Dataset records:
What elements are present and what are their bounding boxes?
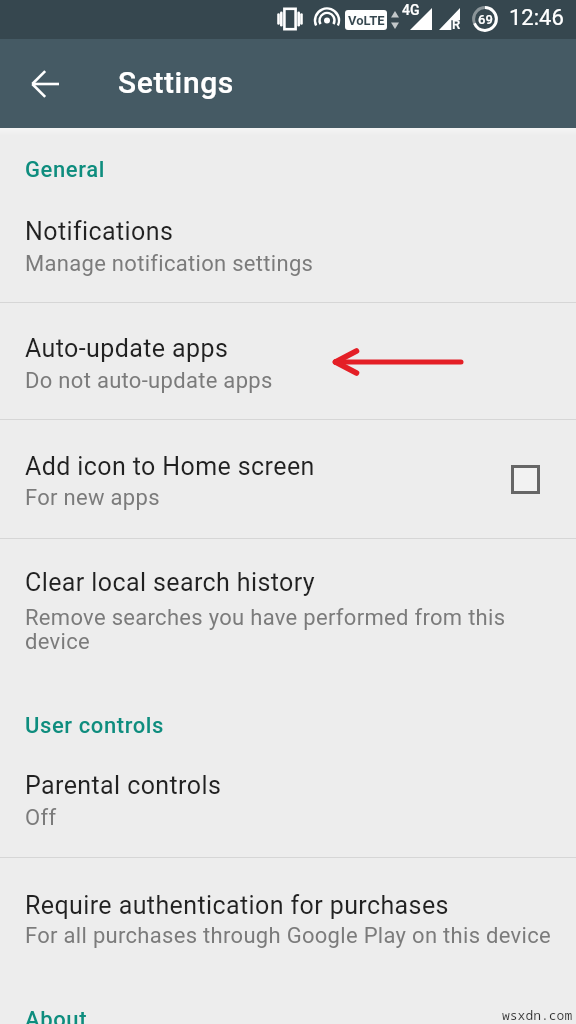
button[interactable]: Require authentication for purchases	[0, 858, 576, 980]
button[interactable]: Clear local search history	[0, 539, 576, 674]
staticText: Do not auto-update apps	[25, 368, 576, 394]
staticText: Auto-update apps	[25, 334, 565, 363]
button[interactable]: Add icon to Home screen	[0, 420, 576, 538]
staticText: VoLTE	[348, 13, 385, 28]
button[interactable]: Auto-update apps	[0, 303, 576, 419]
staticText: wsxdn.com	[502, 1006, 573, 1024]
staticText: Settings	[118, 65, 234, 100]
button[interactable]: Back	[22, 61, 68, 107]
staticText: Remove searches you have performed from …	[25, 605, 520, 654]
staticText: 12:46	[509, 5, 564, 31]
staticText: Off	[25, 805, 576, 831]
staticText: Notifications	[25, 217, 565, 246]
staticText: Parental controls	[25, 771, 565, 800]
staticText: User controls	[25, 713, 576, 739]
staticText: For new apps	[25, 485, 576, 511]
staticText: About	[25, 1007, 576, 1024]
button[interactable]: Parental controls	[0, 752, 576, 857]
staticText: General	[25, 157, 576, 183]
button[interactable]: Add icon to Home screen checkbox	[503, 457, 547, 501]
button[interactable]: Notifications	[0, 195, 576, 302]
staticText: R	[452, 17, 461, 32]
staticText: 4G	[402, 2, 420, 18]
staticText: Require authentication for purchases	[25, 891, 565, 920]
staticText: Add icon to Home screen	[25, 452, 565, 481]
staticText: Clear local search history	[25, 568, 565, 597]
staticText: 69	[478, 12, 493, 27]
staticText: Manage notification settings	[25, 251, 576, 277]
staticText: For all purchases through Google Play on…	[25, 923, 576, 949]
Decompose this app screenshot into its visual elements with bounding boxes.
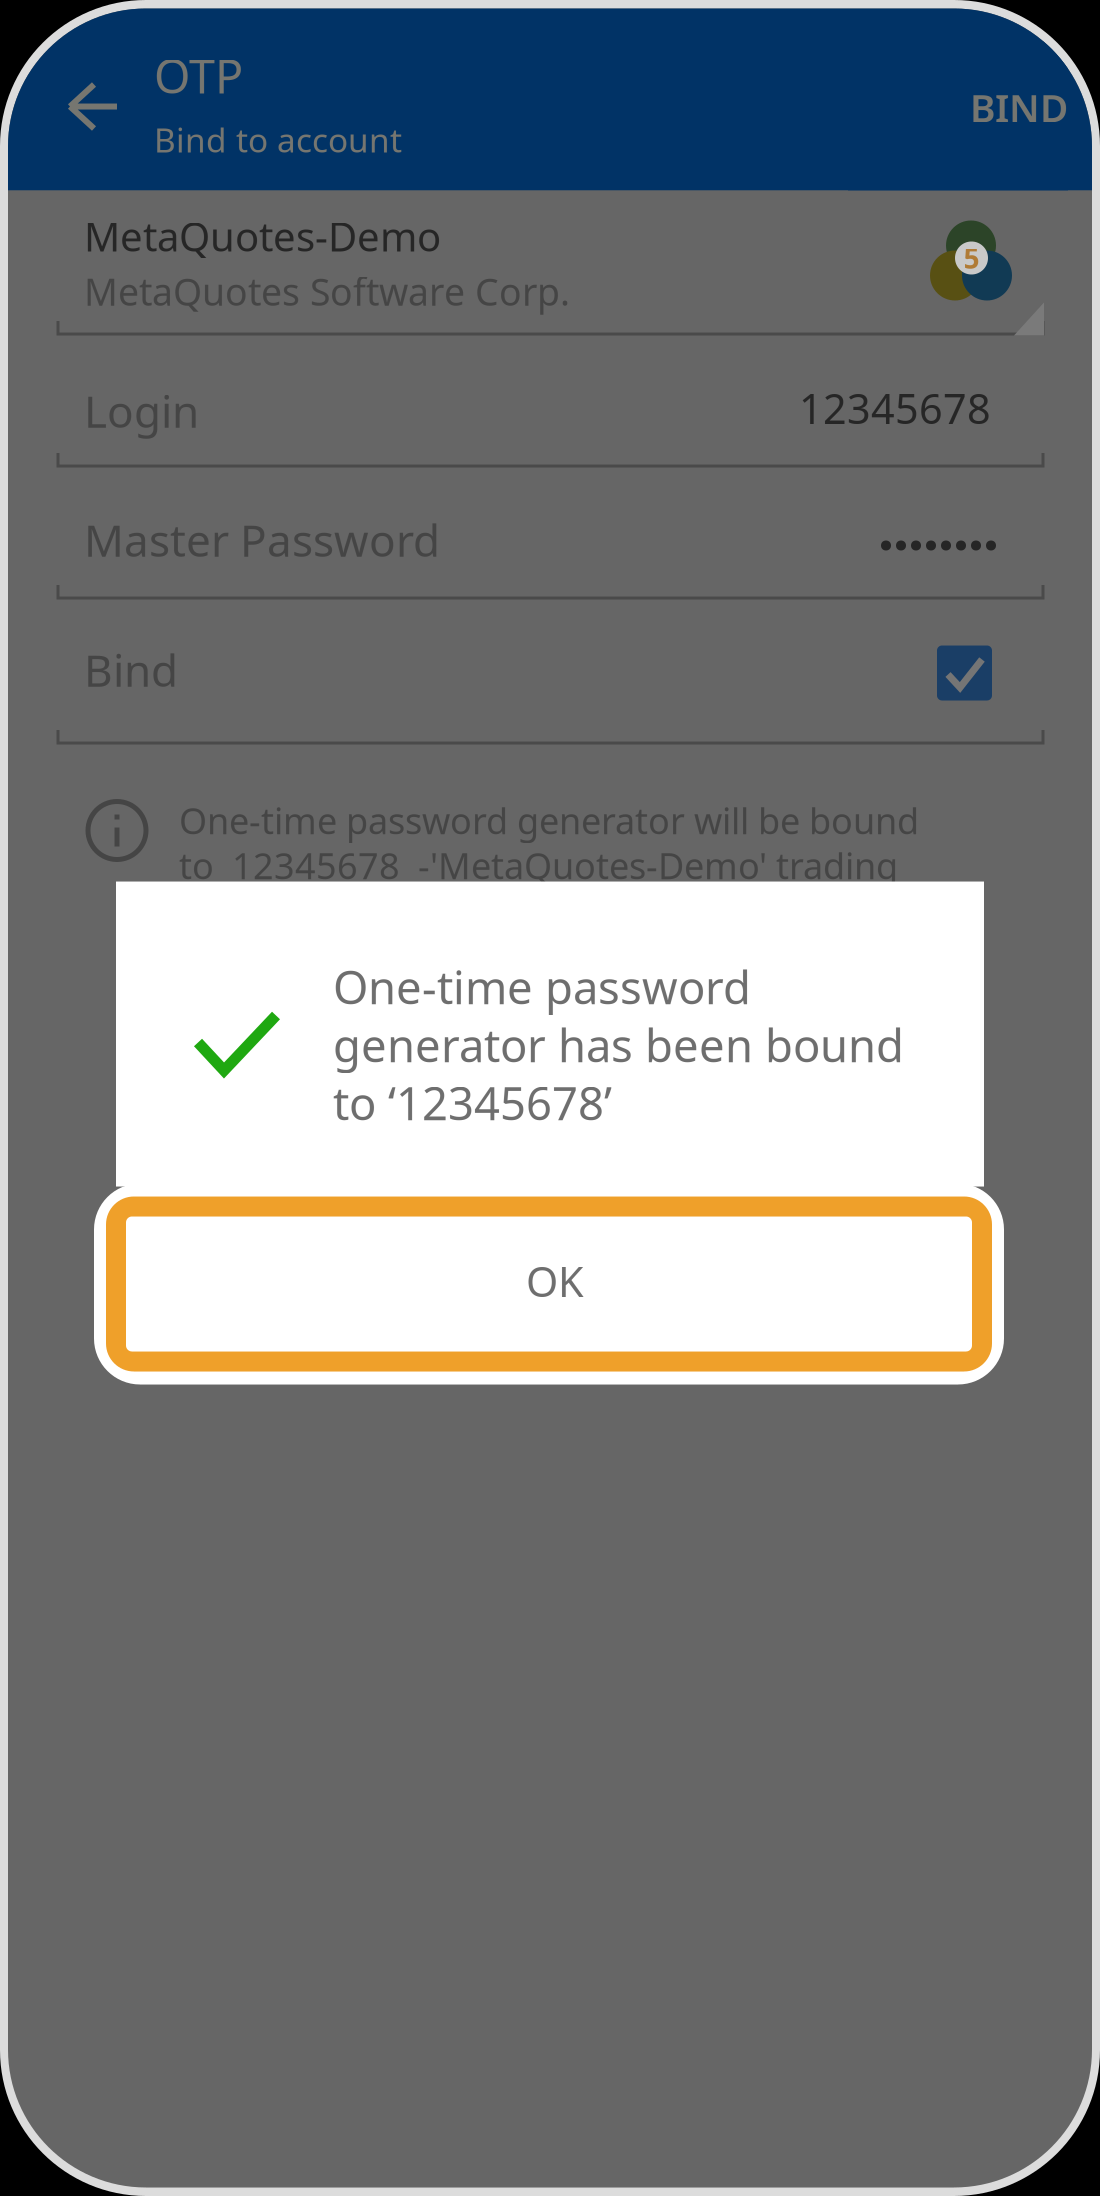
button[interactable]: Bind	[8, 598, 1092, 744]
staticText: OK	[526, 1254, 584, 1308]
button[interactable]: Login	[8, 334, 1092, 466]
button[interactable]: BIND	[848, 42, 1068, 192]
staticText: Bind	[84, 640, 178, 699]
staticText: Bind to account	[154, 118, 402, 162]
button[interactable]: OK	[94, 1184, 1004, 1384]
staticText: to 12345678 -'MetaQuotes-Demo' trading	[179, 842, 898, 889]
button[interactable]: Master Password	[8, 466, 1092, 598]
staticText: MetaQuotes-Demo	[84, 210, 441, 263]
staticText: One-time password	[333, 956, 751, 1017]
staticText: Login	[84, 382, 199, 440]
staticText: generator has been bound	[333, 1014, 904, 1075]
button[interactable]: MetaQuotes-Demo	[8, 190, 1092, 334]
staticText: OTP	[154, 44, 243, 106]
staticText: to ‘12345678’	[333, 1072, 612, 1133]
staticText: 5	[964, 239, 980, 277]
staticText: Master Password	[84, 510, 440, 569]
button[interactable]: Back	[18, 8, 138, 190]
staticText: MetaQuotes Software Corp.	[84, 266, 570, 316]
staticText: One-time password generator will be boun…	[179, 796, 919, 844]
staticText: 12345678	[799, 380, 991, 435]
staticText: BIND	[970, 82, 1068, 133]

**WHAT THIS TASK INVOLVES**. Copy every line from the records above that contains the word "MetaQuotes".

**SOLUTION TO THE PROBLEM**.
staticText: to 12345678 -'MetaQuotes-Demo' trading	[179, 842, 898, 889]
staticText: MetaQuotes-Demo	[84, 210, 441, 263]
button[interactable]: MetaQuotes-Demo	[8, 190, 1092, 334]
staticText: MetaQuotes Software Corp.	[84, 266, 570, 316]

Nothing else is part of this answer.